Cowboys Will "110 Percent" Support Any Decision Jason Witten Makes

FRISCO, Texas – After 15 years, Jason Witten has earned all the time he needs to decide his professional future.

Speaking to reporters Wednesday, Cowboys executive vice president Stephen Jones said he currently does not have an update on Witten's status but the team will support his eventual decision "110 percent" – whether he continues to play or not.

"Obviously we'd love to have him be a Cowboy because of what he brings to the table. We're a better football team with him, no question," Jones said at a press conference announcing the June 16 welterweight championship bout between Errol Spence Jr. and Carlos Ocampo at Ford Center at The Star in Frisco.

"But at the same time, in his mind if it's time to do something different in his career path, then we would 110 percent support that as well. We just want to give him all the time he needs. He deserves it. He's a Hall of Fame player, both on and off the field."

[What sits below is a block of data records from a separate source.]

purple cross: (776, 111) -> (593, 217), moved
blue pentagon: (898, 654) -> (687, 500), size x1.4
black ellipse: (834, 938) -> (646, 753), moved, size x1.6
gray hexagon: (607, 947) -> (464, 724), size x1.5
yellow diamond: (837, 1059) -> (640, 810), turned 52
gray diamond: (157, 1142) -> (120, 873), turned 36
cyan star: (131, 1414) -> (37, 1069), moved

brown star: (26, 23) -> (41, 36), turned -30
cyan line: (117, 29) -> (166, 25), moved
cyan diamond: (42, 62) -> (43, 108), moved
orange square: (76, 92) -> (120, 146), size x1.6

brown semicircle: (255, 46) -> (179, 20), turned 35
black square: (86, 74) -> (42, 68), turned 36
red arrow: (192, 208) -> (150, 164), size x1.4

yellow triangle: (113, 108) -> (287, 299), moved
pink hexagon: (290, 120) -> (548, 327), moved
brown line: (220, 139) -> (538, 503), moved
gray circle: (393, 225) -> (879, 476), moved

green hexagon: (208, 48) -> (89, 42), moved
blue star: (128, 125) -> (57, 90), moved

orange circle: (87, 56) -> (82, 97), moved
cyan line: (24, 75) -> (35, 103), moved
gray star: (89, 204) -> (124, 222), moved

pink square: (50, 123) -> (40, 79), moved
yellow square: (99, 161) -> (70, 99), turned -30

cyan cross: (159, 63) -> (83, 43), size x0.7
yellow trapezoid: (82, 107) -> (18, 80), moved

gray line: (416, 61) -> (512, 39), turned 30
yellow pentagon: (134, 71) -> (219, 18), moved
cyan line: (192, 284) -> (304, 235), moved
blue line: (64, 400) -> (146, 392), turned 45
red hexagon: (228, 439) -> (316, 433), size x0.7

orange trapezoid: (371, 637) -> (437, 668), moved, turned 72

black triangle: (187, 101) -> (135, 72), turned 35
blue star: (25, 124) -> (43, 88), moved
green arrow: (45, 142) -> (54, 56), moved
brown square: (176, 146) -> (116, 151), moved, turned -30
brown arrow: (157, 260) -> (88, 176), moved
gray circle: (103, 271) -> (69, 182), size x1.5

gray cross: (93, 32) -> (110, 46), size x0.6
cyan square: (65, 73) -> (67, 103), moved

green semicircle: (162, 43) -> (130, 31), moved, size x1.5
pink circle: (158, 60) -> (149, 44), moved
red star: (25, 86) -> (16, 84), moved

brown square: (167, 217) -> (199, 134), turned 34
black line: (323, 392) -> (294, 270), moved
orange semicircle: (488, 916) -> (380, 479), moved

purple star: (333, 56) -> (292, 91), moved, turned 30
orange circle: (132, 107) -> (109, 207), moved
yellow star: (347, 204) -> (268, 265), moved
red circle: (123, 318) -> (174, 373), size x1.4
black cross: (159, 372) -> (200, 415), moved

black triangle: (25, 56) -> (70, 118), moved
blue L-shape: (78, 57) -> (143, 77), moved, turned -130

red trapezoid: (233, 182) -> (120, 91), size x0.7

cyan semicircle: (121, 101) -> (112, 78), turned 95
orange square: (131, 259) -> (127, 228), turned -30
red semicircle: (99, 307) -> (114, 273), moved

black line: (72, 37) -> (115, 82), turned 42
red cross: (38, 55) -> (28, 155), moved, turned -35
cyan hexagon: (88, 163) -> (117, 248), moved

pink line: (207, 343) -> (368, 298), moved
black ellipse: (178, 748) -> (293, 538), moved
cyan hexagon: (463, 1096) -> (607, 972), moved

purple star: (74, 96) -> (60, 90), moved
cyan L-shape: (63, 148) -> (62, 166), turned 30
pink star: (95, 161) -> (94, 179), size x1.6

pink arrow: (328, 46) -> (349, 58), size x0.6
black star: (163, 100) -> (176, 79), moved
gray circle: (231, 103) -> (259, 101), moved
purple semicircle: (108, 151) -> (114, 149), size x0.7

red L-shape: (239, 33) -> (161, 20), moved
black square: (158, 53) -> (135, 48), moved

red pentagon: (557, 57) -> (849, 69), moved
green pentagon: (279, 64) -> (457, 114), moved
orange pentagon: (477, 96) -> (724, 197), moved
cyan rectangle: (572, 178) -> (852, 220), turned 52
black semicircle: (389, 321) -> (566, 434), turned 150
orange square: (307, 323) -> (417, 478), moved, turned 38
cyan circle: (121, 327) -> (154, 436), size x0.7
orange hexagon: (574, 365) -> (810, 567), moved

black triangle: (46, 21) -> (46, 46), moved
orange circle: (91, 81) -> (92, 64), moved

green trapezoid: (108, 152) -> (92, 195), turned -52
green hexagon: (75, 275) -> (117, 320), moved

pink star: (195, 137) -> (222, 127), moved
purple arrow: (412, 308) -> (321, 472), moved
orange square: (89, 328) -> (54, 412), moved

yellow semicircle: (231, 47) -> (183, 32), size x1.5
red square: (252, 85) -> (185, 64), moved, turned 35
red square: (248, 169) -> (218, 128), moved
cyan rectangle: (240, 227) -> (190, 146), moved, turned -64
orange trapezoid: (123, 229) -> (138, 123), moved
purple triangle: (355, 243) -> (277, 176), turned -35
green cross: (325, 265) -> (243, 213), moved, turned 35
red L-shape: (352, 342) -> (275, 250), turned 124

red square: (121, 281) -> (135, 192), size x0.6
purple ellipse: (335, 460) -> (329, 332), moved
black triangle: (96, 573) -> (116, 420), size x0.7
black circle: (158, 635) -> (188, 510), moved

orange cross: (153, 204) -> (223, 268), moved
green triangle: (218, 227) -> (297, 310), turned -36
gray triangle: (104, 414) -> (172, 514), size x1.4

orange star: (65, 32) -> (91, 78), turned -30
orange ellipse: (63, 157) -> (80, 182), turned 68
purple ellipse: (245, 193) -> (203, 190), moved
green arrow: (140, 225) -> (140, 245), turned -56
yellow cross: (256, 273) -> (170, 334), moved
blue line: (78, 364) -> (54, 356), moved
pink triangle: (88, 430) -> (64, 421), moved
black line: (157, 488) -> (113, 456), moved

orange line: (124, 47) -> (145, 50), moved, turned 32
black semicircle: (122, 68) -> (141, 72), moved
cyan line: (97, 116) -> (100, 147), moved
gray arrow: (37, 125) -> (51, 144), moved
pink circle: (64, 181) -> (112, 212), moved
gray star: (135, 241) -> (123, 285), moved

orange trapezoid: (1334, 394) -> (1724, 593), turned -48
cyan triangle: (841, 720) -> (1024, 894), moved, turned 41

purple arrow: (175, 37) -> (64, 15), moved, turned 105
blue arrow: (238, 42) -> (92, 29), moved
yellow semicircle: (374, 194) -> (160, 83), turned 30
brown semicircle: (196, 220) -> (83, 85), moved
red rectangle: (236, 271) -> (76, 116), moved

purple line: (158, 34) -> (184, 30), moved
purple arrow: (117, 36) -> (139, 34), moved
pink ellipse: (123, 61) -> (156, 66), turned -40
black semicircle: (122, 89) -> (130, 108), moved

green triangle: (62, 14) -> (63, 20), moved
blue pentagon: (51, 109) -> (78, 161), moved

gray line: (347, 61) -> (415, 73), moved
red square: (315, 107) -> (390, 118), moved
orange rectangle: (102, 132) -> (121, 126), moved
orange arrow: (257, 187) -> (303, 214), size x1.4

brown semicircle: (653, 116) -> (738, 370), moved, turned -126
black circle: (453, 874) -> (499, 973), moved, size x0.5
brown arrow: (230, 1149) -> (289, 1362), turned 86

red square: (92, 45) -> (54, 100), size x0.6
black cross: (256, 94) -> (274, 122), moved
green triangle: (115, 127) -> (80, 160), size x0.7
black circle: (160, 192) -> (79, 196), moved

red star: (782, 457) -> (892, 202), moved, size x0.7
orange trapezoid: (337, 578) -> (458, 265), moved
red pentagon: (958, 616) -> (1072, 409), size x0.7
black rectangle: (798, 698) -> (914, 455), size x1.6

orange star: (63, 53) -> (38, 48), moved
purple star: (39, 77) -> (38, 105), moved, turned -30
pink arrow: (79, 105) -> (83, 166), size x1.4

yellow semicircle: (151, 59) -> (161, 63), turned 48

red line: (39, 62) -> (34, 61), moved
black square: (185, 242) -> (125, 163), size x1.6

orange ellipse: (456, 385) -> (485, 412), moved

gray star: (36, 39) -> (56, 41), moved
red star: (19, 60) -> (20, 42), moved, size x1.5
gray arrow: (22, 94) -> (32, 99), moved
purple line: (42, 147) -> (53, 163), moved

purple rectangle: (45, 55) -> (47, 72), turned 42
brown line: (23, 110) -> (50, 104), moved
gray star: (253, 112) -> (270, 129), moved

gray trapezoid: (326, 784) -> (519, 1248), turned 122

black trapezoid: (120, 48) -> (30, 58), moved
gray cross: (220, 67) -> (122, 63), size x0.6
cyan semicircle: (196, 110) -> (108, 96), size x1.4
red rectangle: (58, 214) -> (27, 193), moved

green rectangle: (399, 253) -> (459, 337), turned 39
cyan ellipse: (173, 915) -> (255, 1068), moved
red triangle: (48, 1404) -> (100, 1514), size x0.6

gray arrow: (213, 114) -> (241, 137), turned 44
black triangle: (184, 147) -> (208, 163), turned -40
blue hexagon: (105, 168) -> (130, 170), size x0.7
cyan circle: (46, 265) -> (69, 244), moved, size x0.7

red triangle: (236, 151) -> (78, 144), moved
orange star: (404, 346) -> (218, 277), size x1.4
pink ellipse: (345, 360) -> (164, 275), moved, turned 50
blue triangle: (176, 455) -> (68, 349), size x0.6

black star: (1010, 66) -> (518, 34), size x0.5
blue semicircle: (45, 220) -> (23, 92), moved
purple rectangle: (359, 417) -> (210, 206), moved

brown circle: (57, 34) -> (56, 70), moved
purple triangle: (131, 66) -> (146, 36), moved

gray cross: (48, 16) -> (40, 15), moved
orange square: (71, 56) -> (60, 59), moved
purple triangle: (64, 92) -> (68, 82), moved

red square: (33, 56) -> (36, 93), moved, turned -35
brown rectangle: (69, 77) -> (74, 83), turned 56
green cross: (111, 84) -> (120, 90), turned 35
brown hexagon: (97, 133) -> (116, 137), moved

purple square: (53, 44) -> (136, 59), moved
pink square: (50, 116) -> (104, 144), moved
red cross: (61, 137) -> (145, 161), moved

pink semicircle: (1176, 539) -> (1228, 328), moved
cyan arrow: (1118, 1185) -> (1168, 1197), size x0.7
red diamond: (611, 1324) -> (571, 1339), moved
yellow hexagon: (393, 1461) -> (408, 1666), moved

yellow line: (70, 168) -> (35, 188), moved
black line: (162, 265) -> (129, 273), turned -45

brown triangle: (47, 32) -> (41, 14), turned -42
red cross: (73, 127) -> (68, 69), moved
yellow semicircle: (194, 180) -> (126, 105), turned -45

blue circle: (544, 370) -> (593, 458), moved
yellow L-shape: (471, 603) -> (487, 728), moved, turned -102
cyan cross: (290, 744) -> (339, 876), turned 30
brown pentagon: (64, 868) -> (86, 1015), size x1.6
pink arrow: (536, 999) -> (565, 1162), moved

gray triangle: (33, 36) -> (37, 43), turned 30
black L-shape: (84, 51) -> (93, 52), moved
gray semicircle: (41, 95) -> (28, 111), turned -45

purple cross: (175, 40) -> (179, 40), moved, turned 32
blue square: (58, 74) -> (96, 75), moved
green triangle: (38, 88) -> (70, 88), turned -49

Reports broke last Friday that Witten is considering a move to ESPN as a broadcaster for Monday Night Football. Cowboys owner/general manager Jerry Jones then told reporters that he has been in communication with Witten about his future and the veteran tight end needed a few days to decide whether he will play a franchise-record 16th season.

Although Witten could make a decision at any time, Stephen Jones said the organization has made a point not to rush or pressure him. Not after everything he has meant to the team since arriving in 2003 as a 20-year-old rookie in former coach Bill Parcells' first draft class.

"Jerry and I and are family struggle with that because you really don't want to talk someone into something," Stephen Jones said. "This game is a tough game. I learned a lot from Coach Parcells when he was here and you've got to be all in to play the game.

"You just want him to do what's in the best interest, not only for him but for his family. This is one case where we don't need to be selfish. We need to support what's best for him."